O v.50 mostra o tema da misericórdia, o qual é muito precioso para Lucas. Ele se faz presente em todo o contexto do evangelho. No seu cântico, Maria se apropria de toda a história de Israel (v.51). Ela canta, anunciando profeticamente as História da tradição de Israel, no intuito de mostrar a atuação do Todo-poderoso – El Shaday – que fez grandes coisas. Todas estas tradições histórico-salvíficas ressoam no Magnificat de Maria.
Os v.52-53 são muito interessantes, uma vez que acenam para a chamada inversão escatológica que Deus opera na história; a subversão dos valores e das categorias conforme a lógica do Reino. Aqui estão dois versículos que contam essa inversão, “Deus derruba dos tronos os poderosos e eleva os humilhados, enchendo de bens os famintos e despedindo de mãos vazias os ricos”; ou seja, os valores dos poderosos, segundo a carne, não valem mais no tempo do Espírito. Os poderosos perdem seu poder, os humilhados são exaltados. Maria termina cantando a realização das promessas ao servo Israel (Jacó e todo povo). A serva Maria identifica-se com o servo Israel, ou seja, o povo que está à disposição de Deus.
A conclusão do texto reafirma a imagem de Maria como nova arca da nova aliança: “Maria ficou três meses com Isabel; depois voltou para casa” (v. 56). Uma expressão muito parecida aparece em 2Sm 6,11: “A Arca de YHWH ficou três meses na casa de Obed-Edom de Gat, e YHWH abençoou a Obed-Edom e a toda a sua família”. A presença de Maria na casa de Isabel foi, com certeza, a confirmação da bênção de Deus sobre ela, seu esposo Zacarias e o filho esperado, João Batista.
Na arca da nova aliança não há tábuas da Lei, não há norma nem preceito, há apenas Jesus, expressão máxima do amor e da misericórdia de Deus para com toda a humanidade.
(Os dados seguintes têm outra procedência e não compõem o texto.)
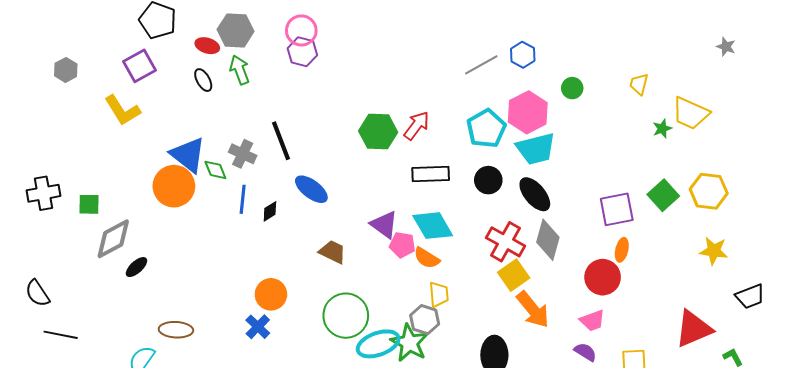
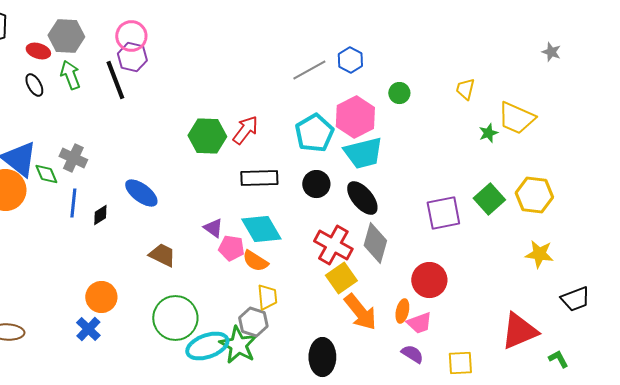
black line: (281, 141) -> (115, 80), moved
purple triangle: (384, 225) -> (213, 228), size x0.7
orange ellipse: (622, 250) -> (402, 311), moved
O tempo de permanência de quem irradia o Espírito Santo e a alegria do Evangelho, como fez Maria e assim devem fazer os discípulos de todas as épocas, é o suficiente para ressignificar a vida e ler os acontecimentos do presente à luz de tudo o que Deus tem realizado ao longo da história. Isto significa assumir o projeto amoroso de Deus, o que resulta ser por Deus, em Jesus, assumido para a vida eterna que já começa a ser vivida nesta história.
Pe. João Paulo Sillio.
Santuário
São Judas Tadeu, Avaré / Arquidiocese de Botucatu-SP.